Patung JP Coen di Belanda
Oleh Martin*
“Dispereert Niet”, Kisah Buruh Migran di Belanda
Pada hari Jumat, 31 Juli 2015, kawan-kawan IMWU (Indonesian Migrant Workers Union) menyelenggarakan nobar (Nonton Bareng) di Goethe-Institute yang terletak di Jl. Dr. Sam Ratulangi No. 15, Matraman, Jakarta Timur. Acara yang semula diadakan pukul 17.00 WIB ditunda hingga pukul 19.00 WIB karena tamu-tamu penting belum datang. Kami pun disuguhkan dengan makan malam terlebih dahulu. Pemutaran film ini didukung oleh kawan-kawan dari Migrant Care, Jala PRT, IOM (International Organization for Migration), BNP2TKI dan lembaga-lembaga lainnya.
Acara nobar dibuka dengan kata sambutan dari perwakilan dari IMWU yang diwakilkan oleh Yasmine Soraya selaku Secretary General & Coordinator of Legal Department (Sekretaris Jendral dan Koordinator Departemen Hukum), perwakilan dari Komisi Perempuan, serta Irwan Ahmett selaku tim pembuat film. Dalam kata sambutannya, Yasmine Soraya, menyampaikan bahwa film yang akan diputarkan merupakan gambaran kehidupan nyata kawan-kawan buruh migrant yang ada di Negri Kincir Angin, Belanda. Belanda menjadi salah satu tujuan kawan-kawan migrant untuk mencari keberuntungan di negri ini. Hal serupa disampaikan oleh sang pembuat film, Irwan Ahmett. Dalam kata sambutannya, film documenter ini dikemas dalam karya seni yang indah. Irwan pun membocorkan sedikit jalan ceritanya melalui potongan-potongan gambar yang ada di dalam film tersebut.
Hidup di Eropa, Tak Selalu Indah
Film ini dibuka dengan kawan-kawan buruh yang masuk ke dalam trowongan di Amsterdam pada tahun 2011. Terowongan ini menjadi tempat persembuyian kawan-kawan buruh migran. Selain trowongan yang menjadi simbol persembunyian, ada juga Lucht alarm yang digunakan di Belanda sebagai tanda peringatan akan bencana air bah. Irwan menggambarkan Lucht alarm tersebut sebagai simbol bahwa adanya buruh migrant di sekitar mereka yang datang seperti ait bah. Selain itu ada juga simbol coklat dalam bentuk mata uang Euro yang sedang dimakan oleh kawan-kawan buruh. Coklat uang tersebut menggambarkan bahwa kawan-kawan buruh datang ke Belanda untuk mecari Euro. Selain itu ia juga mengangkat simbol gadis beranting mutiara karya Vermeer yang berarti bahwa kita menghargai pekerja domestik, karena gadis yang berada di dalam lukisan tersebut merupakan pekerja rumah tangga sang pelukis.
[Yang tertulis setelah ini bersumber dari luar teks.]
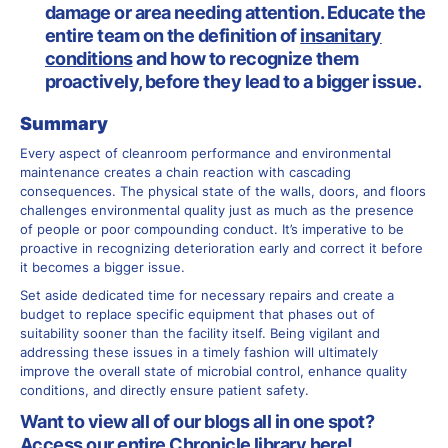
damage or area needing attention. Educate the
entire team on the definition of
insanitary
conditions
and how to recognize them
proactively, before they lead to a bigger issue.
Summary
Every aspect of cleanroom performance and environmental
maintenance creates a chain reaction with cascading
consequences. The physical state of the walls, doors, and floors
challenges environmental quality just as much as the presence
of people or poor compounding conduct. It’s imperative to be
proactive in recognizing deterioration early and correct it before
it becomes a bigger issue.
Set aside dedicated time for necessary repairs and create a
budget to replace specific equipment that phases out of
suitability sooner than the facility itself. Being vigilant and
addressing these issues in a timely fashion will ultimately
improve the overall state of microbial control, enhance quality
conditions, and directly ensure patient safety.
Want to view all of our blogs all in one spot?
Access our entire Chronicle library
here
!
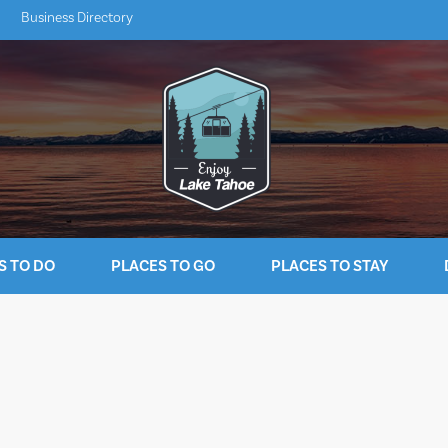
Business Directory
S TO DO
PLACES TO GO
PLACES TO STAY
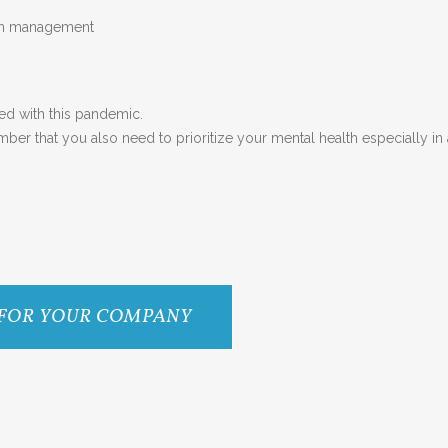
lth management
ed with this pandemic.
er that you also need to prioritize your mental health especially in a 
 FOR YOUR COMPANY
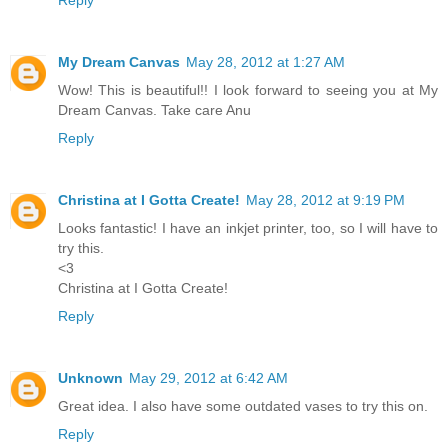
Reply
My Dream Canvas
May 28, 2012 at 1:27 AM
Wow! This is beautiful!! I look forward to seeing you at My
Dream Canvas. Take care Anu
Reply
Christina at I Gotta Create!
May 28, 2012 at 9:19 PM
Looks fantastic! I have an inkjet printer, too, so I will have to
try this.
<3
Christina at I Gotta Create!
Reply
Unknown
May 29, 2012 at 6:42 AM
Great idea. I also have some outdated vases to try this on.
Reply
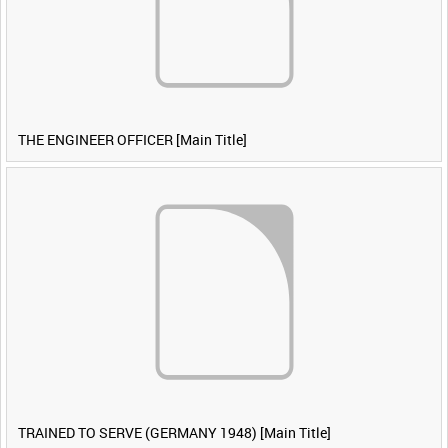
THE ENGINEER OFFICER [Main Title]
TRAINED TO SERVE (GERMANY 1948) [Main Title]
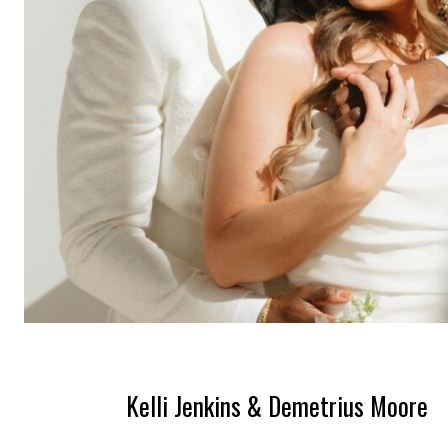
Kelli Jenkins & Demetrius Moore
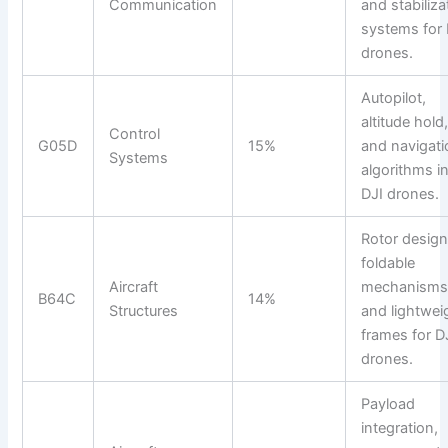
Communication
and stabiliza
systems for 
drones.
Autopilot,
altitude hold
Control
G05D
15%
and navigati
Systems
algorithms i
DJI drones.
Rotor design
foldable
Aircraft
mechanisms
B64C
14%
Structures
and lightwei
frames for D
drones.
Payload
integration,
Simbol patung JP Coen menjadi simbol terakhir dari film ini. JP Coen merupakan pahlawan Belanda dan pejahat Indonesia. JP Coen adalah orang yang melakukan kerja paksa untuk membangun Batavia (sekarang Jakarta). Semboyan JP Coen, Dispereert Niet, diangkat sebagai judul dari film ini.
Film dokumenter yang berdurasi kurang dari 1 jam 30 menit ini pun diputar. Setelah pemutaran film, diadakan diskusi. Terdapat 6 orang pembicara. Dua orang dari IMWU, satu orang moderator, satu orang dari tim pembuat film dan dua orang dari BNP2TKI. Banyak tuaian pujian yang diberikan kepada tim pembuat film atas karyanya yang sangat menawan. Walapun, ketika sesi tanya jawab dilakukan, ada salah seorang penonton yang belum mengerti akan arti film tersebut. Irwan Ahmett sebagai perwakilan dari tim pembuat film menjelaskan bahwa film ini dibuat agar pemerintah dan orang Indonesia sadar dan tahu bahwa ada saudara-saudara kita yang di luar sana sedang ditindas dan berjuang untuk lepas dari ketertindasan mereka.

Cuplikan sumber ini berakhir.